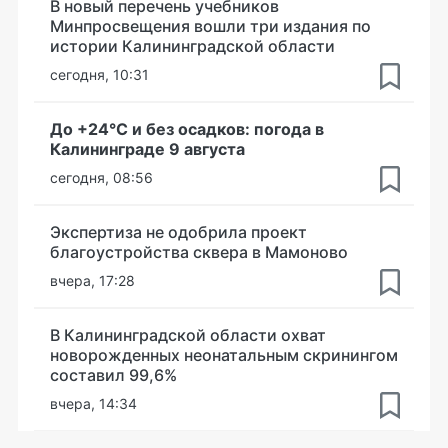
В новый перечень учебников
Минпросвещения вошли три издания по
истории Калининградской области
сегодня, 10:31
До +24°С и без осадков: погода в
Калининграде 9 августа
сегодня, 08:56
Экспертиза не одобрила проект
благоустройства сквера в Мамоново
вчера, 17:28
В Калининградской области охват
новорожденных неонатальным скринингом
составил 99,6%
вчера, 14:34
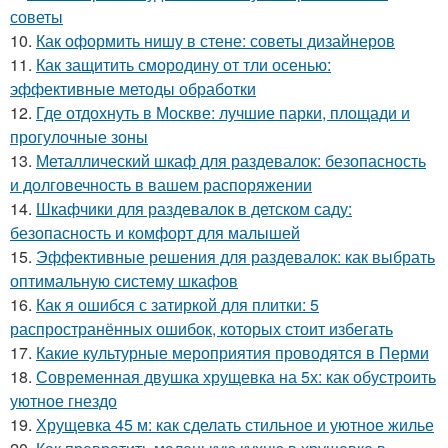
советы
10.
Как оформить нишу в стене: советы дизайнеров
11.
Как защитить смородину от тли осенью:
эффективные методы обработки
12.
Где отдохнуть в Москве: лучшие парки, площади и
прогулочные зоны
13.
Металлический шкаф для раздевалок: безопасность
и долговечность в вашем распоряжении
14.
Шкафчики для раздевалок в детском саду:
безопасность и комфорт для малышей
15.
Эффективные решения для раздевалок: как выбрать
оптимальную систему шкафов
16.
Как я ошибся с затиркой для плитки: 5
распространённых ошибок, которых стоит избегать
17.
Какие культурные мероприятия проводятся в Перми
18.
Современная двушка хрущевка на 5х: как обустроить
уютное гнездо
19.
Хрущевка 45 м: как сделать стильное и уютное жилье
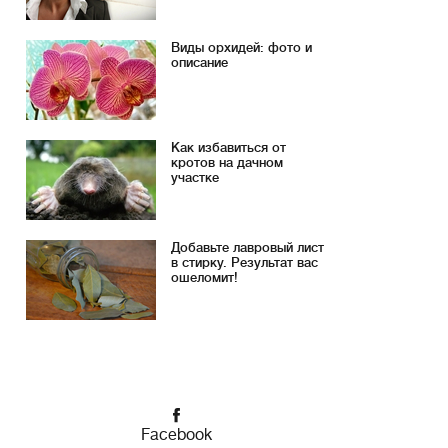
Виды орхидей: фото и
описание
Как избавиться от
кротов на дачном
участке
Добавьте лавровый лист
в стирку. Результат вас
ошеломит!
Facebook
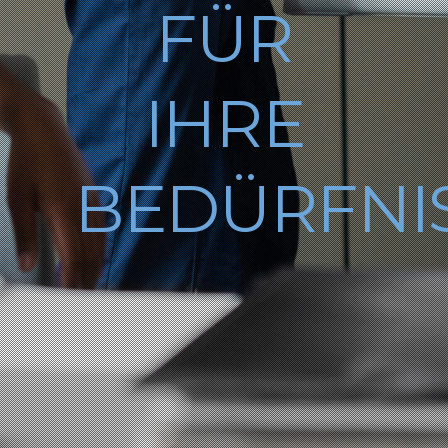
FÜR
IHRE
BEDÜRFNI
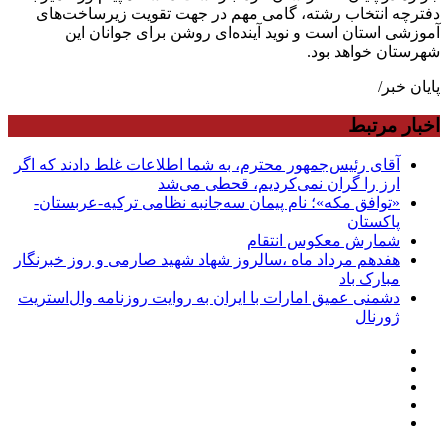
دفترچه انتخاب رشته، گامی مهم در جهت تقویت زیرساخت‌های
آموزشی استان است و نوید آینده‌ای روشن برای جوانان این
شهرستان خواهد بود.
پایان خبر/
اخبار مرتبط
آقای رئیس‌جمهور محترم، به شما اطلاعات غلط دادند که اگر
ارز را گران نمی‌کردیم، قحطی می‌شد
«توافق مکه»؛ نام پیمان سه‌جانبه نظامی ترکیه-عربستان-
پاکستان
شمارش معکوس انتقام
هفدهم مرداد ماه ،سالروز شهاد شهید صارمی و روز خبرنگار
مبارک باد
دشمنی عمیق امارات با ایران به روایت روزنامه وال‌استریت
ژورنال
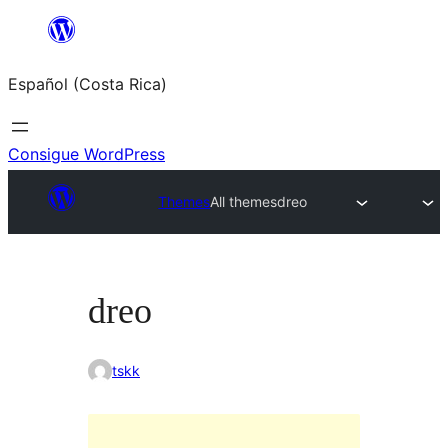
Saltar
al
Español (Costa Rica)
contenido
Consigue WordPress
Themes
All themes
dreo
dreo
tskk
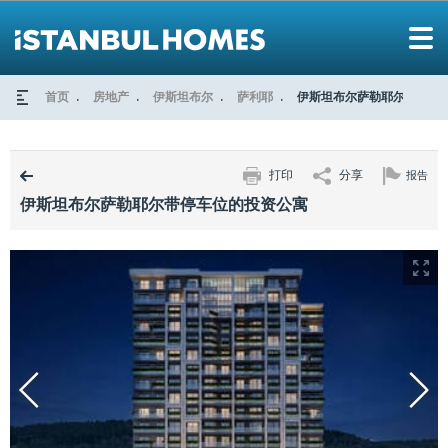
首页
房地产
伊斯坦布尔
萨利耶
伊斯坦布尔萨勒耶尔带停车
打印
分享
报告
伊斯坦布尔萨勒耶尔带停车位的投资公寓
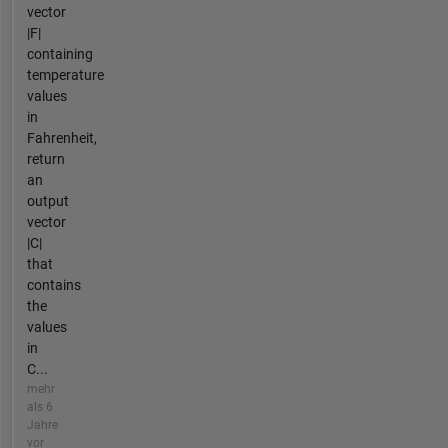
vector
|F|
containing
temperature
values
in
Fahrenheit,
return
an
output
vector
|C|
that
contains
the
values
in
C...
mehr
als 6
Jahre
vor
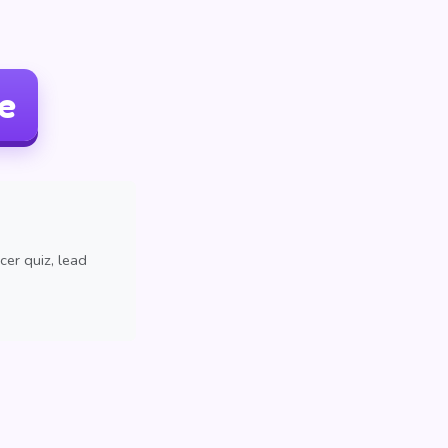
le
cer quiz, lead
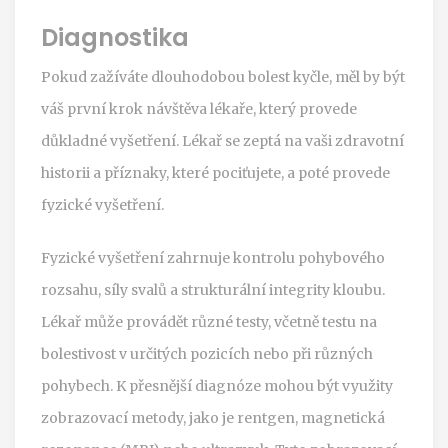
Diagnostika
Pokud zažíváte dlouhodobou bolest kyčle, měl by být
váš první krok návštěva lékaře, který provede
důkladné vyšetření. Lékař se zeptá na vaši zdravotní
historii a příznaky, které pociťujete, a poté provede
fyzické vyšetření.
Fyzické vyšetření zahrnuje kontrolu pohybového
rozsahu, síly svalů a strukturální integrity kloubu.
Lékař může provádět různé testy, včetně testu na
bolestivost v určitých pozicích nebo při různých
pohybech. K přesnější diagnóze mohou být využity
zobrazovací metody, jako je rentgen, magnetická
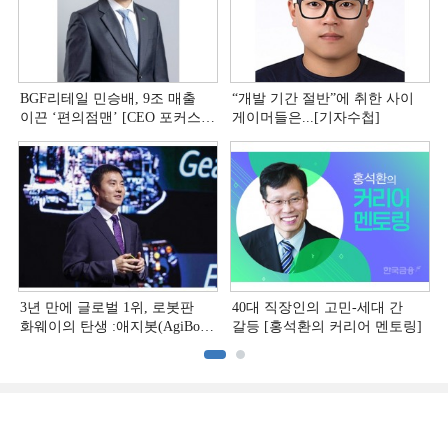
BGF리테일 민승배, 9조 매출
“개발 기간 절반”에 취한 사이
이끈 ‘편의점맨ʼ [CEO 포커스
게이머들은...[기자수첩]
(上)]
3년 만에 글로벌 1위, 로봇판
40대 직장인의 고민-세대 간
화웨이의 탄생 :애지봇(AgiBot·
갈등 [홍석환의 커리어 멘토링]
智元机器人)의 시대 [전병서의
中 첨단기업 리포트⑬]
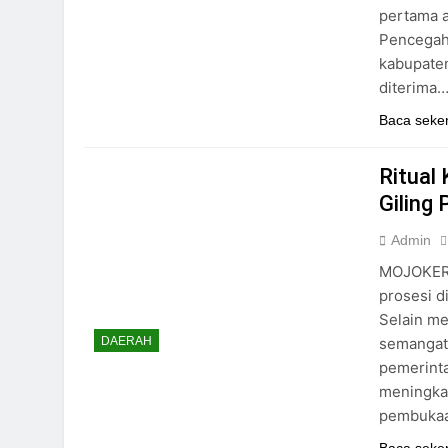
pertama a
Pencegah
kabupaten
diterima
Baca seke
Ritual
Giling
Admin
MOJOKERT
prosesi d
Selain me
semangat
DAERAH
pemerint
meningkat
pembukaan
Baca seke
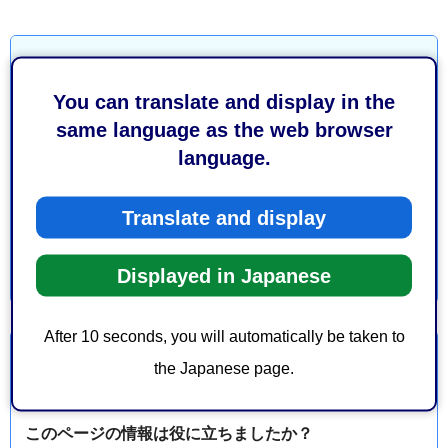
お問い合わせ
You can translate and display in the
都市局建築部建築安全推進課指導係
same language as the web browser
葵区追手町5-1 静岡庁舎新館5階
language.
電話番号：054-221-1267
ファックス番号：054-221-1135
Translate and display
Displayed in Japanese
After 10 seconds, you will automatically be taken to
より良いウェブサイトにするためにみなさまのご意
the Japanese page.
見をお聞かせください
このページの情報は役に立ちましたか？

───

Leave out the pictures; repeat the data exactly.

*EXERCISE ANSWER:*
В новый перечень учебников
Минпросвещения вошли три издания по
истории Калининградской области
сегодня, 10:31
До +24°С и без осадков: погода в
Калининграде 9 августа
сегодня, 08:56
Экспертиза не одобрила проект
благоустройства сквера в Мамоново
вчера, 17:28
В Калининградской области охват
новорожденных неонатальным скринингом
составил 99,6%
вчера, 14:34
советы
10.
Как оформить нишу в стене: советы дизайнеров
11.
Как защитить смородину от тли осенью:
эффективные методы обработки
12.
Где отдохнуть в Москве: лучшие парки, площади и
прогулочные зоны
13.
Металлический шкаф для раздевалок: безопасность
и долговечность в вашем распоряжении
14.
Шкафчики для раздевалок в детском саду:
безопасность и комфорт для малышей
15.
Эффективные решения для раздевалок: как выбрать
оптимальную систему шкафов
16.
Как я ошибся с затиркой для плитки: 5
распространённых ошибок, которых стоит избегать
17.
Какие культурные мероприятия проводятся в Перми
18.
Современная двушка хрущевка на 5х: как обустроить
уютное гнездо
19.
Хрущевка 45 м: как сделать стильное и уютное жилье
Виды орхидей: фото и
описание
Как избавиться от
кротов на дачном
участке
Добавьте лавровый лист
в стирку. Результат вас
ошеломит!
Facebook
FÜR
IHRE
BEDÜRFNI
دفترچه انتخاب رشته، گامی مهم در جهت تقویت زیرساخت‌های
آموزشی استان است و نوید آینده‌ای روشن برای جوانان این
شهرستان خواهد بود.
پایان خبر/
اخبار مرتبط
آقای رئیس‌جمهور محترم، به شما اطلاعات غلط دادند که اگر
ارز را گران نمی‌کردیم، قحطی می‌شد
«توافق مکه»؛ نام پیمان سه‌جانبه نظامی ترکیه-عربستان-
پاکستان
شمارش معکوس انتقام
هفدهم مرداد ماه ،سالروز شهاد شهید صارمی و روز خبرنگار
مبارک باد
دشمنی عمیق امارات با ایران به روایت روزنامه وال‌استریت
ژورنال
Saltar
al
Español (Costa Rica)
contenido
Consigue WordPress
Themes
All themes
dreo
dreo
tskk
首页
房地产
伊斯坦布尔
萨利耶
伊斯坦布尔萨勒耶尔带停车
打印
分享
报告
伊斯坦布尔萨勒耶尔带停车位的投资公寓
vector
|F|
containing
temperature
values
in
Fahrenheit,
return
an
output
vector
|C|
that
contains
the
values
in
C...
mehr
als 6
Jahre
vor
le
cer quiz, lead
Diagnostika
Pokud zažíváte dlouhodobou bolest kyčle, měl by být
váš první krok návštěva lékaře, který provede
důkladné vyšetření. Lékař se zeptá na vaši zdravotní
historii a příznaky, které pociťujete, a poté provede
fyzické vyšetření.
Fyzické vyšetření zahrnuje kontrolu pohybového
rozsahu, síly svalů a strukturální integrity kloubu.
Lékař může provádět různé testy, včetně testu na
bolestivost v určitých pozicích nebo při různých
pohybech. K přesnější diagnóze mohou být využity
zobrazovací metody, jako je rentgen, magnetická
BGF리테일 민승배, 9조 매출
“개발 기간 절반”에 취한 사이
이끈 ‘편의점맨ʼ [CEO 포커스
게이머들은...[기자수첩]
(上)]
3년 만에 글로벌 1위, 로봇판
40대 직장인의 고민-세대 간
화웨이의 탄생 :애지봇(AgiBot·
갈등 [홍석환의 커리어 멘토링]
智元机器人)의 시대 [전병서의
中 첨단기업 리포트⑬]
pertama a
Pencegah
kabupaten
diterima
Baca seke
Ritual
Giling
Admin
MOJOKERT
prosesi d
Selain me
semangat
DAERAH
pemerint
meningkat
pembukaan
Baca seke
お問い合わせ
You can translate and display in the
都市局建築部建築安全推進課指導係
same language as the web browser
葵区追手町5-1 静岡庁舎新館5階
language.
電話番号：054-221-1267
ファックス番号：054-221-1135
Translate and display
Displayed in Japanese
After 10 seconds, you will automatically be taken to
より良いウェブサイトにするためにみなさまのご意
the Japanese page.
見をお聞かせください
このページの情報は役に立ちましたか？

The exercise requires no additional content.